Elasticity! Post 4
In microeconomics a topic I struggle with is Elasticity. So this is a series of posts to consolidate my understanding.
There are 4 types to know about for AS.
Price Elasticity of Supply (PES)
The fourth type is price elasticity of supply, which measures the percentage change in quantity supplied after a change in price.
It is measured by the following formula
Price Elasticity of Supply (PES) = %Change in Quantity Supplied/ %Change in Price
Inelastic supply means a change in price will cause a smaller percentage change in supply therefore the PES<1.
Perfectly inelastic means a change in price has no effect on supply.
Supply could be inelastic due to a company operating close to full capacity, as it may be difficult to increase supply. Low levels of stock meaningSuply may be inelastic in the short there are no surplus goods to sell. In the short term capital is fixed meaning firs cannot build a bigger factory and increase supply. It may be difficult to imply factors of production and find relatively skilled labour to increase output. Supply may be inelastic in the short run as it may take a long time to grow crops.

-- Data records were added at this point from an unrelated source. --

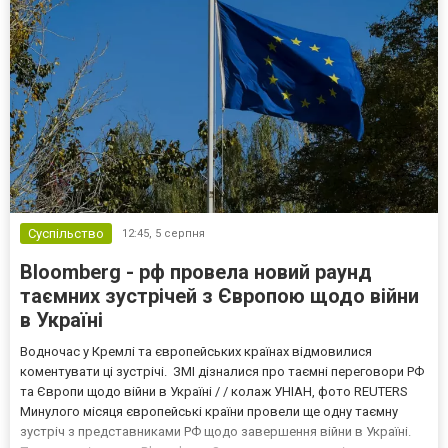
Суспільство
12:45,
5 серпня
Bloomberg - рф провела новий раунд
таємних зустрічей з Європою щодо війни
в Україні
Водночас у Кремлі та європейських країнах відмовилися
коментувати ці зустрічі. ЗМІ дізналися про таємні переговори РФ
та Європи щодо війни в Україні / / колаж УНІАН, фото REUTERS
Минулого місяця європейські країни провели ще одну таємну
зустріч з представниками РФ щодо завершення війни в Україні.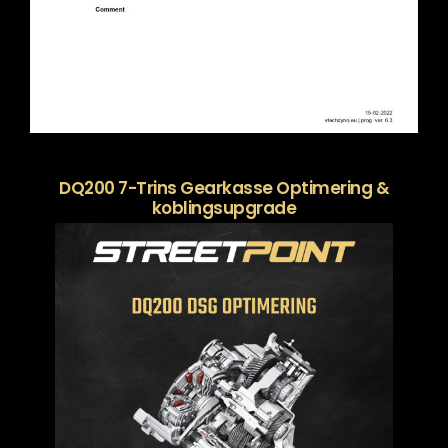
DQ200 7-Trins Gearkasse Optimering &
koblingsupgrade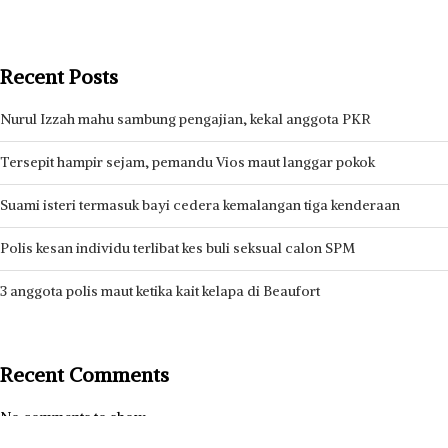
Recent Posts
Nurul Izzah mahu sambung pengajian, kekal anggota PKR
Tersepit hampir sejam, pemandu Vios maut langgar pokok
Suami isteri termasuk bayi cedera kemalangan tiga kenderaan
Polis kesan individu terlibat kes buli seksual calon SPM
3 anggota polis maut ketika kait kelapa di Beaufort
Recent Comments
No comments to show.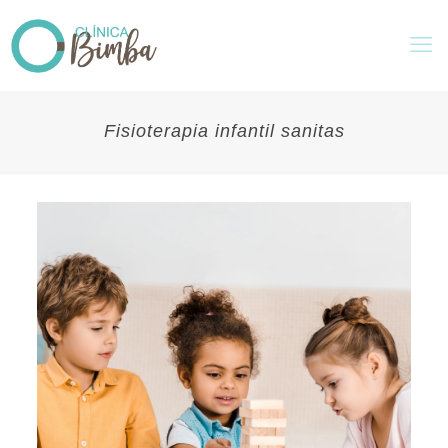
Fisioterapia infantil sanitas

Elastic supply occurs when an increase in price leads to a bigger percentage increase in supply. therefore the PES>1
Perfectly elastic supply means that at a given price, supply is unlimited.
Supply could be elastic because, there may be space capacity in a factor, there may be abundant stock available or it many be easy to employ more factors of production.
In the short run supply is more likely to be inelastic because a firm cannot increase the size of their factory.
In the long run supply can be more elastic as the firm will be able to invest in more capacity and increase supply.